Exercise details:
Each line of the data below containing "наверное" needs to be listed.
┌─ Data for the task
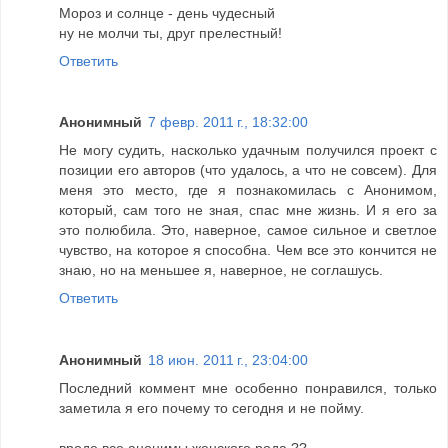
Мороз и солнце - день чудесный
ну не молчи ты, друг прелестный!
Ответить
Анонимный
7 февр. 2011 г., 18:32:00
Не могу судить, насколько удачным получился проект с
позиции его авторов (что удалось, а что не совсем). Для
меня это место, где я познакомилась с Анонимом,
который, сам того не зная, спас мне жизнь. И я его за
это полюбила. Это, наверное, самое сильное и светлое
чувство, на которое я способна. Чем все это кончится не
знаю, но на меньшее я, наверное, не соглашусь.
Ответить
Анонимный
18 июн. 2011 г., 23:04:00
Последний коммент мне особенно понравился, только
заметила я его почему то сегодня и не пойму.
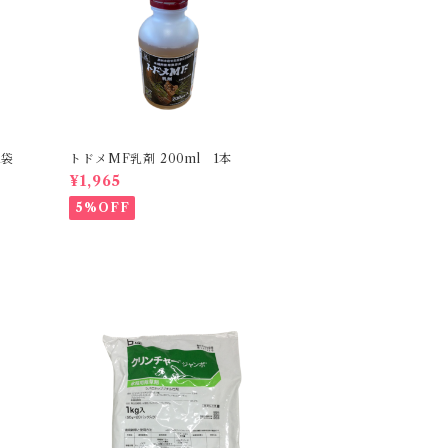
1袋
トドメMF乳剤 200ml 1本
¥1,965
5%OFF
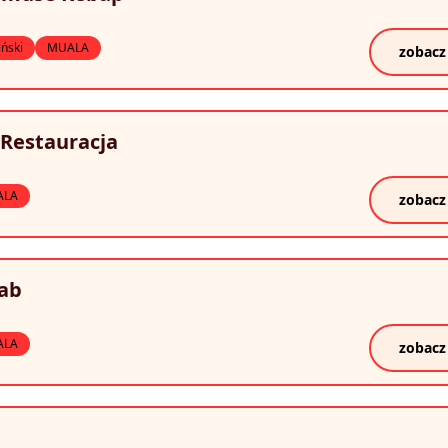
iński
MUALA
zobacz
 Restauracja
ALA
zobacz
bab
ALA
zobacz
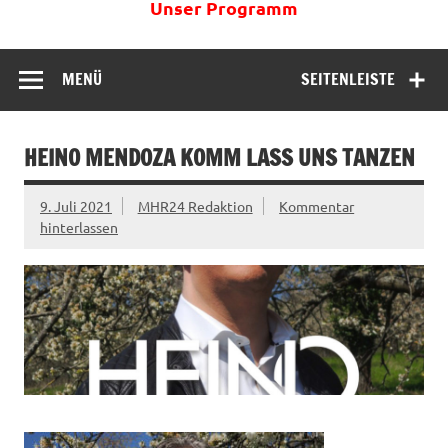
Unser Programm
MENÜ
SEITENLEISTE
HEINO MENDOZA KOMM LASS UNS TANZEN
9. Juli 2021
MHR24 Redaktion
Kommentar
hinterlassen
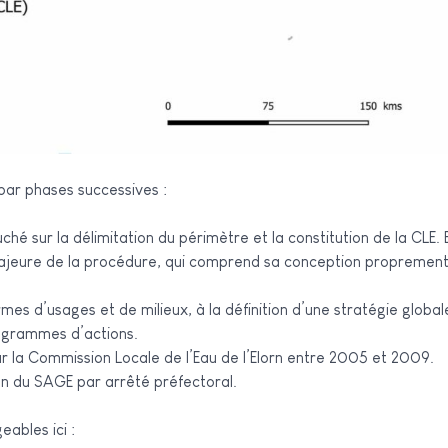
par phases successives :
ché sur la délimitation du périmètre et la constitution de la CLE. 
ermes d’usages et de milieux, à la définition d’une stratégie globa
rogrammes d’actions.
 la Commission Locale de l’Eau de l’Elorn entre 2005 et 2009.
tion du SAGE par arrêté préfectoral.
ables ici :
└─
Answer space:
это полюбила. Это, наверное, самое сильное и светлое
знаю, но на меньшее я, наверное, не соглашусь.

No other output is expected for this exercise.